I cannot remember the last time I saw such crazy traffic. Add construction on every other street, and it took us hours to get into New York. Once we finally made our way into the city, we couldn’t for the life of us find a place to park, resulting on us getting further and further into the chaos.
All we really wanted to do was make our way back out, but we weren’t having much luck doing that, so we were excited when we finally found a place to park, because at least we would be able to get out of the car for a little bit. Rob walked up and down the street looking for any signs at all that we weren’t allowed to park there. He couldn’t find anything, so we walked down to the 9/11 Memorial.
After a few hours we walked back to the car. As soon as we could see it we relaxed a little bit because at least we knew we had not been towed. That relaxation ended as soon as we saw a ticket on our window. It took us a minute to figure out what the ticket was for, seeing as how it said ‘Fire Hydrant 0 ft’ and we didn’t park by a… oh, shoot, we sure did. There, right outside the door was a fire hydrant. It was black. Right next to a black garbage can, which was next to a black park bench. We didn’t even see the darned thing. I guess we are used to them being red. Well, $115 later, lesson learned…

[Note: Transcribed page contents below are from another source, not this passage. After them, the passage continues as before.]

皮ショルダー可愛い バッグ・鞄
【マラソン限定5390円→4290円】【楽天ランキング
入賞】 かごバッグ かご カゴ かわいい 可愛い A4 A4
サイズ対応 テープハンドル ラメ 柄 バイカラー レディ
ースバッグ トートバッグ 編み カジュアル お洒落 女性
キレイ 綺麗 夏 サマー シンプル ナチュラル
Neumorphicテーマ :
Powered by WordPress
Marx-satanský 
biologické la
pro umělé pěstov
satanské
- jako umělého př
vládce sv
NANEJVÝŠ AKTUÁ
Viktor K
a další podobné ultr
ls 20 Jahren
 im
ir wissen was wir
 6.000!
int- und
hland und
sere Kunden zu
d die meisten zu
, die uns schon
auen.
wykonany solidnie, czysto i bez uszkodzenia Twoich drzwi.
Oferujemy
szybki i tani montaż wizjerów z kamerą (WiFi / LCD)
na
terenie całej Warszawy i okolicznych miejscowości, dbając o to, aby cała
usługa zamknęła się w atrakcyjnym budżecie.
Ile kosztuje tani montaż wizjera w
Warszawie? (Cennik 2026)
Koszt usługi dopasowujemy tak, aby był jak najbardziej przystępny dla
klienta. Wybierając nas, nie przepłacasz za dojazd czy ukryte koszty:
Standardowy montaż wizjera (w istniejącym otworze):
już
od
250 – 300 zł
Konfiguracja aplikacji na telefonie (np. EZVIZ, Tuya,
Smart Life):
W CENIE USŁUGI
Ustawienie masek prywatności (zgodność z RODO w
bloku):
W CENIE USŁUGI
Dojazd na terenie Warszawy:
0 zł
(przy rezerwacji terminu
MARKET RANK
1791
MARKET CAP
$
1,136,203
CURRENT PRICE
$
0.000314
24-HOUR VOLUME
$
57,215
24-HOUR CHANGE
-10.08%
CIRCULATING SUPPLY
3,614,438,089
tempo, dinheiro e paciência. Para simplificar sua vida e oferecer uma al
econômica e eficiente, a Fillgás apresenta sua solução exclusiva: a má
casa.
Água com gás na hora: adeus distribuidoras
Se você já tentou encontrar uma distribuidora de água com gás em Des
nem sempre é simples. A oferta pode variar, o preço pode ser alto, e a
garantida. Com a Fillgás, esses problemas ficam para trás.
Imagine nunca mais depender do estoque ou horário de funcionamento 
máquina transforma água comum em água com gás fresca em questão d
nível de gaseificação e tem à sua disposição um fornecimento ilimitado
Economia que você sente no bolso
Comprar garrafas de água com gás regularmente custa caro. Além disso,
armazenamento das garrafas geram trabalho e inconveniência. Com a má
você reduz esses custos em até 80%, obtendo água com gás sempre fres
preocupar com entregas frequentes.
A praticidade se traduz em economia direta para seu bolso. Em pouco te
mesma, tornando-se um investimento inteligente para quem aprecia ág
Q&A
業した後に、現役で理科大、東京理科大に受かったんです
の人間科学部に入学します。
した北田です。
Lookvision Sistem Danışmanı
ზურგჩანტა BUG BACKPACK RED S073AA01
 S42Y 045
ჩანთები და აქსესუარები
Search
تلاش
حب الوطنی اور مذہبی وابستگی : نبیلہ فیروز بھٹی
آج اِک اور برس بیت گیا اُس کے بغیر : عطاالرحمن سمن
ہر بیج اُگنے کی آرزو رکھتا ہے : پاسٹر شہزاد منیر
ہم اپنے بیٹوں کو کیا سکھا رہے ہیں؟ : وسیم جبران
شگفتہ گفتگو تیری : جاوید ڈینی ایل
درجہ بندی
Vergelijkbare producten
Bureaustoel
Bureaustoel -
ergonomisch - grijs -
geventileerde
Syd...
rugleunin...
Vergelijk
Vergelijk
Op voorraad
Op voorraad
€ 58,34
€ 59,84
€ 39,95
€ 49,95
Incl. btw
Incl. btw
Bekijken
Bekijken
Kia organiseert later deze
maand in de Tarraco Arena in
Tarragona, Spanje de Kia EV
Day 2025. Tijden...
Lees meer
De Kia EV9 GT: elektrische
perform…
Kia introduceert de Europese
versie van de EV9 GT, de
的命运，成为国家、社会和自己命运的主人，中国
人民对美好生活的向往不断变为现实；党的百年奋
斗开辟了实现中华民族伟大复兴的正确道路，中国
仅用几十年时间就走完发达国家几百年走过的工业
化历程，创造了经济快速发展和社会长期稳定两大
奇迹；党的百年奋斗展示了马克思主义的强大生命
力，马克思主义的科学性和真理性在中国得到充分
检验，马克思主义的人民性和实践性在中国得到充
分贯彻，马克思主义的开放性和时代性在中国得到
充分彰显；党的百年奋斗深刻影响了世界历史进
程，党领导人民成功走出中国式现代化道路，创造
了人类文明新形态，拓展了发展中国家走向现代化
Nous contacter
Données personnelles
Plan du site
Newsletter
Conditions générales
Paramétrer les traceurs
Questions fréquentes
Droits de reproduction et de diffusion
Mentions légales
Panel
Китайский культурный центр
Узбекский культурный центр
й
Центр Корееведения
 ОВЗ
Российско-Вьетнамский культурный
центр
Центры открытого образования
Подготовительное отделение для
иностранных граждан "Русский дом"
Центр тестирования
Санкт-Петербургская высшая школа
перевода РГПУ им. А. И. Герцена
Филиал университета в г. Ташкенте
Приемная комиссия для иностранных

We were more than ready to head home, so we hit the road. It was considerably easier getting out of town than it was getting in, so that was a very good thing. Everything was going well until we missed a turn and ended up on a toll bridge. Well, crap, we didn’t even need to be there in the first place, but there was no turning around, so Rob headed toward the lane that said ‘All Cars.’ It wasn’t until it was too late that he realized he was in an EZ Pass lane, with no booth. Cameras shot pictures of our license plate, and we groaned. We parked over by the curb and Rob walked to the office, where he was given a number to call on Monday morning to pay the toll.
There was nothing we could do at the moment, so we drove on across the bridge, crossing from New Jersey back into Pennsylvania, where we ran into a ‘Sobriety Checkpoint.’ Knowing we were not drunk (although I am thinking a drink was probably sounding pretty good to Rob right about then,) we waited our turn in line, where we were instructed to have our license and registration ready. When our turn came, we were asked a quick ‘Have you been drinking tonight?‘ and then were directed into a parking lot, where we were informed we would be receiving a written warning for our cracked windshield.
This took them forever and all Rob and I wanted to do was go home. When we were finally released, written warning in hand, we were hoping like heck that we would not run into any more trouble along the way. We had had more than enough excitement for one day. We arrived home a little after 11pm.
Monday morning I called to pay the toll, just as we were told to do, and was informed there was absolutely nothing we could do. Everything was electronic, so we just have to wait for the citation to arrive in the mail, at which point we are allowed one forgiveness on an ‘accidents happen’ basis, and will only have to pay the toll amount. This seems like a lot of trouble for a $1 toll…
Needless to say, it was not the best trip we have ever had, but I suppose there are bound to be bad ones from time to time. I don’t think we have had a trip that bad since we went to Seattle back in 2006, and believe me, that trip was far worse. There were no doubts that we were going to put New York on our map. We may not have spent the night, but unless someone is going to drive us back in, we won’t be going back anytime soon.
As I mentioned earlier, we walked down to the 9/11 Memorial. They did a wonderful job of preserving the site, and it was absolutely beautiful. We would have liked to go into the museum, but it was a little out of our price range, so we just walked around the fountains.
I am glad we had the chance to go to New York, but it sure felt good to get ‘home!’